As A Home Gardener For 20 Years, I See One Garden Trend That's Actually Worth Following
When my daughter was born 20 years ago, I started a garden so that she could experience the cycles of nature in her own backyard. I used my five years of experience working in a commercial nursery to design a garden that excited my child's senses, encouraged her imagination, and invited her to explore. I then brought that experience to create a new educational garden at her elementary school, where I learned even more about gardens as educational spaces. Now that my daughter is in college, I've been pleased to see the principles of child-friendly gardens emerging among the gardening trends you're likely to see more of in 2026. It's as if we've discovered that adults can also wander, explore, and imagine as they delight their senses in their own backyard!
What makes up a child-friendly garden? Unstructured designs, sensory-rich environments, places to reduce anxiety, and engagement with wildlife are vital. It's also important to only include safe, non-toxic plants, pesticides, and soil amendments. As children spend more time in front of screens and less time outdoors, a host of public health issues has followed: increases in childhood depression, anxiety, aggression, sleep disorders, and more. To counteract these trends, a child-friendly garden can encourage exercise, reduce stress, increase attention span, and create healthy eating habits. It gives young people a place to play, relax, learn, and rediscover their place in the natural world that we all live in. Touching grass, leaves, stems, and the earth itself literally grounds children in their environment and helps them develop their own emotional roots which they will need as they grow into adolescents and blossom into adults.
Designing a child-friendly space for safety, fun, and enrichment
Setting boundaries indoors and outdoors is important to childhood development. In a garden, it's also important for keeping children safe. Designing a child-friendly garden starts with having securing fencing, gates, natural hedges, or other garden borders that prevent children from wandering away from safe areas. It's important that garden structures don't have sharp edges, unsafe heights, or other features where little ones can harm themselves. Keep a lock on the door of a garden shed that contains tools or chemicals that children shouldn't handle. Paths should be made of soft, non-slip surfaces, and be wide enough to prevent tripping.
Creating different types of spaces in a garden design is also an educational opportunity. Circular, winding paths with organic material and irregular patterns invite exploration, while separate garden areas turn your backyard into a secret garden oasis where children can retreat to have some down time rather than constant movement and stimulation. Logs, benches, and books in those spaces can encourage them to sit calmly and read. Mounds or garden structures that allow children to climb encourage physical activity. And, another garden design that's trending in 2026 is creating an "outdoor study zone" with a table and chairs, giving your child a place to draw, journal, or just do their homework. Safety is always the most important consideration for designing a child-friendly garden: That secret garden should feel secret to your child but still be visible to you.
Creating an inviting, exciting, and non-toxic garden space
Safety also applies to the plants you grow in a child-friendly garden. Many of adults' favorite plants can be harmful to children in many ways.

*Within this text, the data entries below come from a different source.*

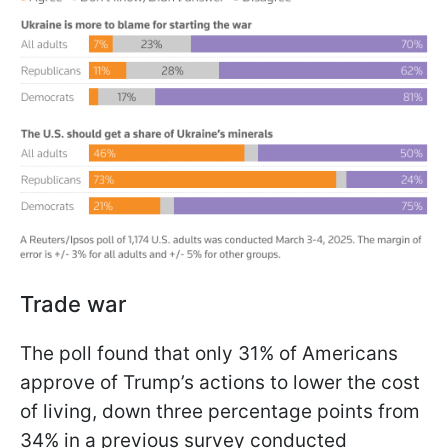
Trade war
The poll found that only 31% of Americans
approve of Trump’s actions to lower the cost
of living, down three percentage points from
34% in a previous survey conducted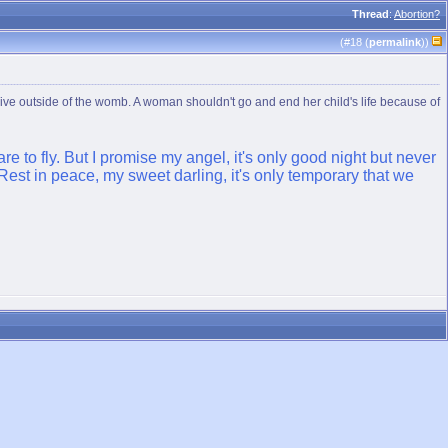
Thread
:
Abortion?
(#
18
(
permalink
))
n survive outside of the womb. A woman shouldn't go and end her child's life because of
re to fly. But I promise my angel, it's only good night but never
est in peace, my sweet darling, it's only temporary that we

Roses come with thorns, thistles have spines that can pierce a child's skin, and other plants have burrs that can get stuck in their hair. Numerous plants are toxic, and your child may not be able to tell the difference between common edible plants and their poisonous look-alikes. Always check Poison.org for a list of toxic plants before you place anything in a garden where children might play. Also, consult a native plant list, like the one created by Cornell Cooperative Extension, for plants that can grow easily without the need for any synthetic fertilizers and pesticides. For plants like fruits and veggies that may need fertilization or pesticides, seek organic, child-friendly options like compost and use natural pest control methods.
Plants themselves have educational value, especially if you involve your child in growing and caring for them. Planting seeds in a raised bed, watching hungry bees and butterflies congregate in your pollinator garden, and harvesting fruits and vegetables are all opportunities for children to learn about the life cycle. You can also embrace biological diversity: Grow plants that produce seeds or berries that feed wildlife over the winter. Teach them about plant adaptations by encouraging them to investigate plants with leaves as fuzzy as lamb's ears and others with flowers that look like birds. The more ways in which your child appreciates your garden, the more they learn, the less stressed they become, and the healthier they grow.